W3C home > Mailing lists > Public > public-esw-thes@w3.org > November 2004

subject indicators and inverse functional properties

From: Miles, AJ (Alistair) <A.J.Miles@rl.ac.uk>
Date: Wed, 17 Nov 2004 12:16:35 -0000
Message-ID: <350DC7048372D31197F200902773DF4C05E50D4E@exchange11.rl.ac.uk>
To: "'public-esw-thes@w3.org'" <public-esw-thes@w3.org>

Hi all,

To continue in the didactic mode ... ;) ...

[TM folks if I get any of this wrong, please feel free to correct me]

The topic maps folks have a different way of identifying things like
thesaurus concepts.  They don't give them URIs.  What they do for each
concept is publish a document on the web that comprehensively describes the
meaning of that concept.  This kind of document is called a 'subject
indicator' because it 'indicates' some 'subject of discourse'.  A subject
indicator document, by definition, indicates one subject only.

They then use the *URI of that document* to *indirectly identify* the
concept.  I.e. rather than talking about 'the concept with URI X' they talk
about 'the concept as described by the subject indicator document with URI
Y'.  I believe they contract this second expression to 'the concept with
*subject identifier* Y' (? have I got that right?) but this is nevertheless
an example of indirect identification.

Another example of indirect identification is people.  You can indirectly
identify a person via their email address, or the URI of their homepage,
because usually there is a one-to-one match between a person and an internet
mailbox, or a person and a personal homepage (although there are exceptions,
but they are few enough to make this a viable means of identification).

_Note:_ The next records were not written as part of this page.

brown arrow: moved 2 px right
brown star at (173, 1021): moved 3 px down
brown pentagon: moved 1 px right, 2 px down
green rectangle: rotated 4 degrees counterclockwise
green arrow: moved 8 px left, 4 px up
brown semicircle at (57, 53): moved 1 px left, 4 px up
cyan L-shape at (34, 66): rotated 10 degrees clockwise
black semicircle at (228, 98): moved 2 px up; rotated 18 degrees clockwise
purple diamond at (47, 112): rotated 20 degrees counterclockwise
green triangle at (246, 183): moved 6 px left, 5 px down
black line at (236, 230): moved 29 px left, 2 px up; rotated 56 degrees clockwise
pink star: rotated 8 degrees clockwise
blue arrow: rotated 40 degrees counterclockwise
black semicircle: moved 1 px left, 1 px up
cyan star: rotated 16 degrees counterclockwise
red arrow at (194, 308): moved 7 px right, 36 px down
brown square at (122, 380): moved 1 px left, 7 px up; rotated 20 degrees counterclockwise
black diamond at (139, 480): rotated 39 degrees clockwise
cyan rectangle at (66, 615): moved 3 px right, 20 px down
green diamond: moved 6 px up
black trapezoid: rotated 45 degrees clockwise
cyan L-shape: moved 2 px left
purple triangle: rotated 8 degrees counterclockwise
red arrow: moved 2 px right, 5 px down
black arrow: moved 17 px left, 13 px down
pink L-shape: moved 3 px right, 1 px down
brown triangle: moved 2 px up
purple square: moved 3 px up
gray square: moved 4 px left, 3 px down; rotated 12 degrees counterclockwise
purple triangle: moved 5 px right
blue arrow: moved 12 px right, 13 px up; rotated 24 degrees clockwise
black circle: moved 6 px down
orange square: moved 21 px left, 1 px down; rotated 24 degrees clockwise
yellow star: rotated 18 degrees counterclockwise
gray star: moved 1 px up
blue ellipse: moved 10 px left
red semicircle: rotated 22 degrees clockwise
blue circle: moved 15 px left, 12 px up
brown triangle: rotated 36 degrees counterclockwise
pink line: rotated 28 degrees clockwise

See also http://www.w3.org/2001/tag/webarch/#indirect-identification

What I've done in a couple of the examples of thesauri in RDF is to use the
homepage of a thesaurus to indirectly identify the thesaurus.  For example
(with standard namespaces) (see also [2]):

<rdf:RDF>

   <skos:ConceptScheme>
      <dc:title>The GCL (Government Category List) Version 2.1</dc:title>
      <foaf:homepage
rdf:resource="http://www.govtalk.gov.uk/schemasstandards/gcl.asp"/>
   </skos:ConceptScheme>

</rdf:RDF>

The RDF property 'foaf:homepage' is an 'inverse-functional property' or
'IFP'.  If a property is an IFP it means you can use it as an indirect means
of identification.

The RDF property 'skos:subjectIndicator' is also an IFP.  This means that
any two nodes with the same value for a skos:subjectIndicator property are
in fact the same node.

**N.B. This doesn't mean I think we should always use indirect
identification.  Personally, I think it is fine to assign URIs directly to
thesauri and to thesaurus concepts, and encourage this practise.**

However, I think that using subject indicators to indirectly identify
thesaurus concepts is fine too.  What we have now in SKOS-RDF is the means
to do either.

A skos:subjectIndicator property on a concept actually tells you two things.
First it tells you where to go to get a document telling you exactly what
the concept means.  Second it gives an indirect means of identifying the
concept, which you may want to use in the absence of any published URIs for
that concept.

As a word of caution, if you do decide to use subject indicator documents as
an indirect means of identification, you need to make sure that the URI of
the document is going to be as stable as possible in the longest possible
term.  A URI like
http://www.govtalk.gov.uk/schemasstandards/gcl.asp?term=499 , although
better than nothing, doesn't work well as a URI for a subject indicator
document, because at some point govtalk will want to upgrade from asp to
whatever the latest technology is, and the document in question will move to
another URI.  

This is an important consideration both when assigning URIs directly to
thesaurus concepts, and when setting up a set of subject indicator documents
to use as an indirect means of identification.  I.e. in both cases you have
to think carefully about how to maintain those URIs in the long term, to
give them the greatest possible stability and usability.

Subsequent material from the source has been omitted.